Vol. 9, No. 17 Week of April 25, 2004

Environmental appeal halts Pogo gold mine

Northern Alaska Environmental Center appeals EPA water discharge permit, construction workers sent home

Patricia Liles

Mining News Editor

An administrative permit appeal filed on April 13 by a Fairbanks-based environmental group has invalidated the federally issued water discharge permit for the Pogo gold mine being developed about 40 miles northeast of Delta Junction, Alaska.

Lawyers working for the Environmental Protection Agency’s Region 10 based in Seattle will prepare a response within six weeks defending EPA’s issuance of the project’s water discharge permit under the National Pollutant Discharge Elimination System.

EPA’s Environmental Appeals Board in Washington, D.C., a quasi-judicial review group, will rule on the appeal, taking anywhere from four to 12 months to decide, said Keith Cohon, EPA’s assistant region council and the agency’s lawyer handling the permit appeal.

“In the short term, it stays the affect of the permit … until the appeal is resolved,” Cohon told Petroleum News on April 20.

The Environmental Appeals Board’s decision can then be appealed to the Circuit Court of Appeals, and then on to the U.S. Supreme Court.

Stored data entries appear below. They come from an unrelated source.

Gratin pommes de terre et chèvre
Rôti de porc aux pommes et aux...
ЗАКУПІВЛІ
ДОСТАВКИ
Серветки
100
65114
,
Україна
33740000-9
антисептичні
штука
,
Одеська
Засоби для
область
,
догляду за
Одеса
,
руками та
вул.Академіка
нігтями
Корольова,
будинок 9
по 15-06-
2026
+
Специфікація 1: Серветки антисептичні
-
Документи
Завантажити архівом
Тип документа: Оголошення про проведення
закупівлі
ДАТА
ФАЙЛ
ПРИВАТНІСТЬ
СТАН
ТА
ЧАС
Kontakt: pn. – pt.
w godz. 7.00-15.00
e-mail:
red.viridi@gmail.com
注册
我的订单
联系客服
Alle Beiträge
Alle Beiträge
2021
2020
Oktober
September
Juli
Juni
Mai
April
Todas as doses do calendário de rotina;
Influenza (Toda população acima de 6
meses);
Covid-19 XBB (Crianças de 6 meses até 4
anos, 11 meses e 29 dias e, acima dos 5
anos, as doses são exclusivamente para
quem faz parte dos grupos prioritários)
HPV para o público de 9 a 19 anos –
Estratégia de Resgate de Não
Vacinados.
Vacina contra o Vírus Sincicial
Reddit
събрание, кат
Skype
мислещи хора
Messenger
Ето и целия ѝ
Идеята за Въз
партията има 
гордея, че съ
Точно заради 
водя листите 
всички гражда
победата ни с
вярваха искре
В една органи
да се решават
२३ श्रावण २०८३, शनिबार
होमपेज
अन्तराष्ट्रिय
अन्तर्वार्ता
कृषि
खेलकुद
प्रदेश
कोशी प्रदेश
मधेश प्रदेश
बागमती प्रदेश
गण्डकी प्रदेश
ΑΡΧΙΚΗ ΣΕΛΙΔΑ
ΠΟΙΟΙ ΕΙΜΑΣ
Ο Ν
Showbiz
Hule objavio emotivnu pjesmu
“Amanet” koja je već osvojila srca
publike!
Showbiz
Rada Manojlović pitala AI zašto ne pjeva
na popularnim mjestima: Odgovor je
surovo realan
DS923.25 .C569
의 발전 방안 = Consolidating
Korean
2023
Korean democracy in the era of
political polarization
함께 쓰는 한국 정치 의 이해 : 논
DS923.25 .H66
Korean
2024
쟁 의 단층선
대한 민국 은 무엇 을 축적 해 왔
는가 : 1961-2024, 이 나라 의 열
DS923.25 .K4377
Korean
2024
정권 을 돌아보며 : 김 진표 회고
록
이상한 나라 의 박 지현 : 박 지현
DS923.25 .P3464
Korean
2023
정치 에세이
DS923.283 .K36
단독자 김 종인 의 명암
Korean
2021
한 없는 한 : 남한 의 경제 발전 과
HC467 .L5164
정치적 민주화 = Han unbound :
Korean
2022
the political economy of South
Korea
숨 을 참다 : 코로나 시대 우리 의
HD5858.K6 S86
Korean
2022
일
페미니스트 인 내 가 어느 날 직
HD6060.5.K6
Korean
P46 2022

An appeal in those judicial arenas has more stringent criteria defining impacted groups who can file such a claim, Cohon said.

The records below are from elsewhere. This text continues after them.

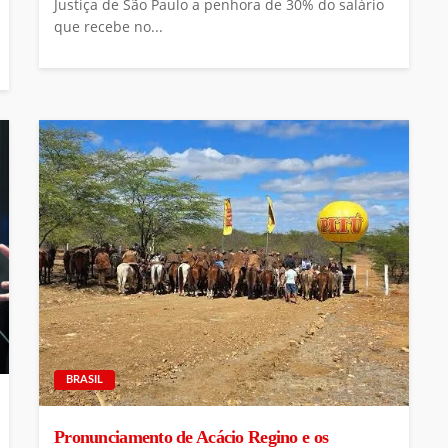
Justiça de São Paulo a penhora de 30% do salário
que recebe no...
BRASIL
Pronunciamento de Acácio Regino e os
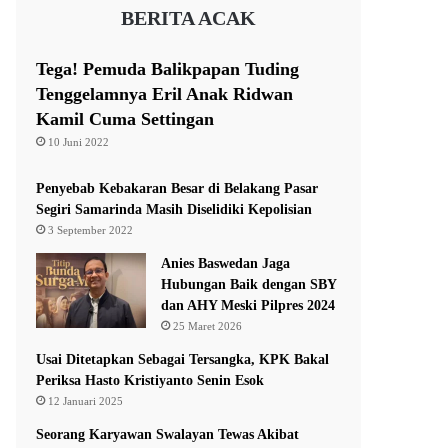
BERITA ACAK
Tega! Pemuda Balikpapan Tuding
Tenggelamnya Eril Anak Ridwan
Kamil Cuma Settingan
10 Juni 2022
Penyebab Kebakaran Besar di Belakang Pasar
Segiri Samarinda Masih Diselidiki Kepolisian
3 September 2022
Anies Baswedan Jaga
Hubungan Baik dengan SBY
dan AHY Meski Pilpres 2024
25 Maret 2026
Usai Ditetapkan Sebagai Tersangka, KPK Bakal
Periksa Hasto Kristiyanto Senin Esok
12 Januari 2025
Seorang Karyawan Swalayan Tewas Akibat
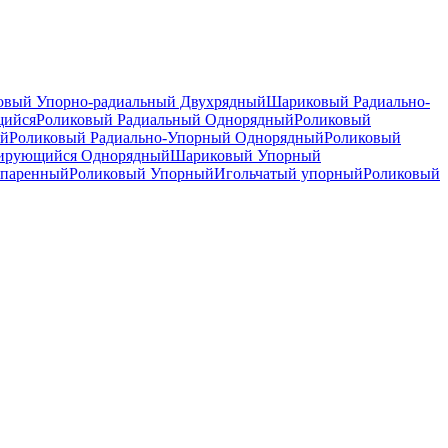
вый Упорно-радиальный Двухрядный
Шариковый Радиально-
щийся
Роликовый Радиальный Однорядный
Роликовый
ый
Роликовый Радиально-Упорный Однорядный
Роликовый
рирующийся Однорядный
Шариковый Упорный
спаренный
Роликовый Упорный
Игольчатый упорный
Роликовый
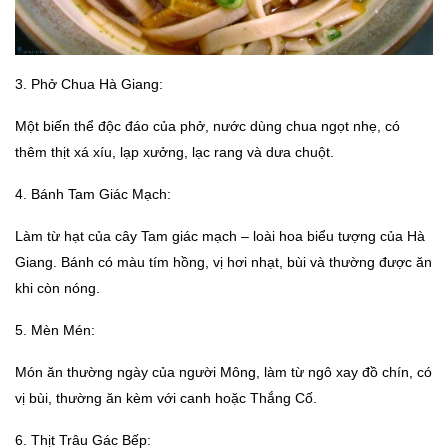
3. Phở Chua Hà Giang:
Một biến thể độc đáo của phở, nước dùng chua ngọt nhẹ, có
thêm thịt xá xíu, lạp xưởng, lạc rang và dưa chuột.
4. Bánh Tam Giác Mạch:
Làm từ hạt của cây Tam giác mạch – loài hoa biểu tượng của Hà
Giang. Bánh có màu tím hồng, vị hơi nhạt, bùi và thường được ăn
khi còn nóng.
5. Mèn Mén:
Món ăn thường ngày của người Mông, làm từ ngô xay đồ chín, có
vị bùi, thường ăn kèm với canh hoặc Thắng Cố.
6. Thịt Trâu Gác Bếp:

To launch a valid appeal to the Environmental Appeals Board, an individual or group must have raised the same arguments or claims during the public comment period of the environmental review, he said. “It’s not appropriate to bring in front of the EAB arguments that have not been responded to previously,” he said.

The appeal filed by the Northern Alaska Environmental Center could be rejected on that basis. “It’s a subject being discussed,” Cohon said.

Ed Fogels, permit project manager for the Alaska Department of Natural Resources, said the appeal’s issues were “kind of a shocker to us. We saw none of these issues ever raised during the process.”

EPA issued its NPDES on March 15, the final regulatory permit needed for construction by Teck Pogo Inc., a joint venture formed in 1997 by Teck Cominco and Sumitomo Metal Mining to develop and mine the 5.5 million ounce underground gold deposit in the upper Goodpaster River valley.

Teck Pogo submitted its original plan of operations for Pogo in August 2000. A final environmental impact statement was released by agencies in September 2003.

No valid claims

The environmental group’s claims of inappropriate discharges and seepage have “no validity,” Fogels said.

One claim is that rain water running off of the dry stack tailings facility will go untreated into a 400-foot section of Liese Creek, upstream or before the stream’s water is collected in a runoff pond, then treated and discharged.

“They’re saying the water out of the dry stack needs to be regulated before it gets to the treatment plant,” Fogels said.

The other claim involves classification of the recycle tailings pond as waters of the United States and says its contents should meet Clean Water Standards. “That’s never going to happen because it’s rock and dirt,” Fogels said. “You don’t regulate water that is going into a pond to be recycled into the mill for makeup or to be treated.”

Water permit needed for construction

The water discharge permit is needed during the two-year construction of the underground hard rock mine and mill, where the number of builders may peak at 500. Water and sewage treatment facilities to accommodate those construction workers are covered by the NPDES.

More than 300 workers have started work at Pogo, beginning this winter with construction and operation of an ice road, cutting out a planned 50-mile route for construction of an all-season road and preparing temporary camp facilities for this summer.

The lack of immediate water discharge caused Teck-Pogo to halt construction work, said Karl Hanneman, manager of public and environmental affairs and special projects.

“We don’t have a permit to discharge, so we have to stop,” he said on April 20. “We looked for ways we could continue, but EPA didn’t find any legal method they could offer us to proceed.”

Rather than treating the sewage and extracting water, raw sludge would have to be removed from Pogo. With no ice road remaining and construction of the all-season road only beginning, that would entail flying out sewage material.

Cohon said EPA offered a solution that would allow Teck-Pogo to continue construction during the appeal process. “They stopped construction because of the uncertainty of the ultimate outcome of the appeal,” he said.

Construction of Pogo was originally estimated at $250 million. Prior to this year’s work, Teck-Pogo spent almost $80 million on exploration, permitting, engineering and other pre-construction work.